A 32-year old man said he’d been stopped between 20 and 30 times in his life, with officers often simply saying they were investigating an ‘incident in the area’. A 28-year-old black man described having been stopped on many occasions since the age of 14, and said he felt police officers failed to treat young black men as ‘human beings’.
Section 1 of the Police and Criminal Evidence Act (PACE) 1984 was aimed at standardising the use of stop and search powers, but the statistics demonstrate that has not been the case. Statistics do not suggest black people account for a greater proportion of crime to justify the disproportionate stop and search numbers, and that is having a damaging impact on police relations with some communities.
As a human rights solicitor specialising in actions against the police, many of my clients feel disenfranchised, frustrated and extremely distrusting of the police when exercising their stop and search powers, and we are now in a situation where 74 per cent of the British, Black, Asian, and Minority Ethnic (BAME) community in the UK think they are unfairly targeted by police.
Know your rights
Given the increasing use of stop and search powers, it is important to know your legal rights.

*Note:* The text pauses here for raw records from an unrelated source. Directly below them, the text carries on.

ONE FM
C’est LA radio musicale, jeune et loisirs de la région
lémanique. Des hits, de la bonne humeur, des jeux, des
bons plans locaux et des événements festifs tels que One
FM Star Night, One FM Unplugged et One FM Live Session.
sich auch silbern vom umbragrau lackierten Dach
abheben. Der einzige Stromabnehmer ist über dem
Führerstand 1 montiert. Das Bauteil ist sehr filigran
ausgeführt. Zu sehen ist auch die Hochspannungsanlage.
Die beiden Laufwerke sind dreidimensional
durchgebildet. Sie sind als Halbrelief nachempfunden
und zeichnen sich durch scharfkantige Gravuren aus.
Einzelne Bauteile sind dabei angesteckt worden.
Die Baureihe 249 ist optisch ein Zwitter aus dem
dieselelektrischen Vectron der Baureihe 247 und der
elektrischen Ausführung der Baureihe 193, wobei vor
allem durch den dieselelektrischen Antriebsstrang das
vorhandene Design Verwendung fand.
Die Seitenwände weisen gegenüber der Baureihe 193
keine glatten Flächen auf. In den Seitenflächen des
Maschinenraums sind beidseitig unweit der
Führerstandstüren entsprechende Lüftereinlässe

- You are not required to provide your name when you are stopped and searched. If asked, always ask under what power they are entitled to know your name before answering.
- The police need to have reasonable suspicion that you have committed a crime before they stop and search you. Reasonable suspicion does not include the officer’s personal opinion, prejudice or stereotypes. A previous conviction does not give rise to a lawful ground to stop and search you.

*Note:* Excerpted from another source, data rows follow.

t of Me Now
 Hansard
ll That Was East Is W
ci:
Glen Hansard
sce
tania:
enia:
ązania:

- Before you are searched the officer must tell you;
- Their name
- The police station they are attached to
- The reason for the search
- Where the reasonable suspicion derives from
- Your entitlement to a copy of the search record.

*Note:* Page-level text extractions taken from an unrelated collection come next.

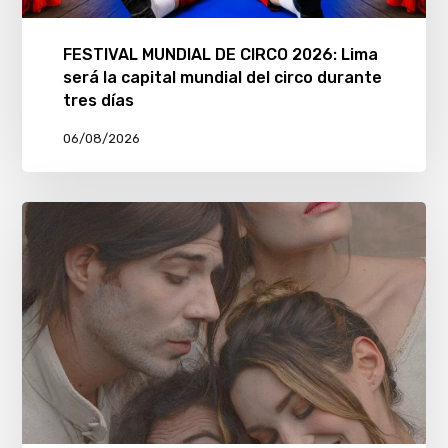
FESTIVAL MUNDIAL DE CIRCO 2026: Lima
será la capital mundial del circo durante
tres días
06/08/2026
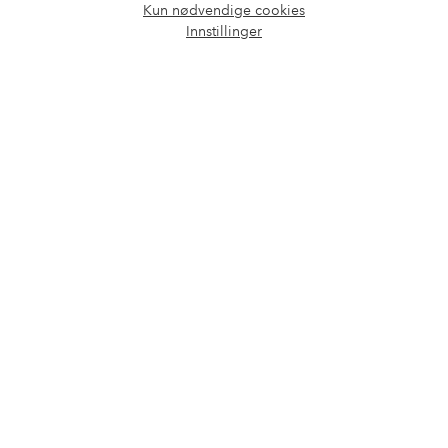
Kun nødvendige cookies
Våre tjenester
Åpne
Innstillinger
chat-
boks
Vilkår
Venner
Sikre betalinger - Betal direkte eller del opp
Vil du vite mer om
våre betalingsalternativer
?
elpy
elpy
Norge - Velg land
Facebook
Instagram
Pinterest
Youtube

- Plain clothes officers must show you their police ID.
- Failure to inform you of the above may render the search unlawful.
- As long as the police are not obstructed from carrying out their job, you, a friend or a member of the public are allowed to film the search, except where the police believe the footage will be used for acts of terrorism. You can also ask for the officer to switch on their body worn camera and request that the search is recorded.
- If the search is conducted in public, officers can only search your outer garments, including the pockets and your socks or shoes. A more thorough search must be conducted in private.
- The extent of the search must be proportionate and reasonable. For example, if you are stopped and searched as a robbery has taken place in the area and somebody has had their television stolen, it would not be reasonable for the officers to search the insides of your shoes.
- The police are allowed to use reasonable force to detain you whilst they carry out the search, so do not resist or obstruct the search and try to remain calm. In any event, the force used should be a last resort and must be proportionate and reasonable.
- You are entitled to a written record of the search at the end of the search. Make sure the record is completed in its entirety and in particular make sure the officer’s name, shoulder number and grounds for the search are clearly recorded.
- If you are unhappy with the way the search was carried out, or the conduct of the officer during the search, you have the right to make a complaint. As police body worn camera footage is retained for 31 days following the event, complaints need to be made promptly to prevent the evidence being deleted. Requests to view the body worn camera footage should also be made within the 31 day time frame.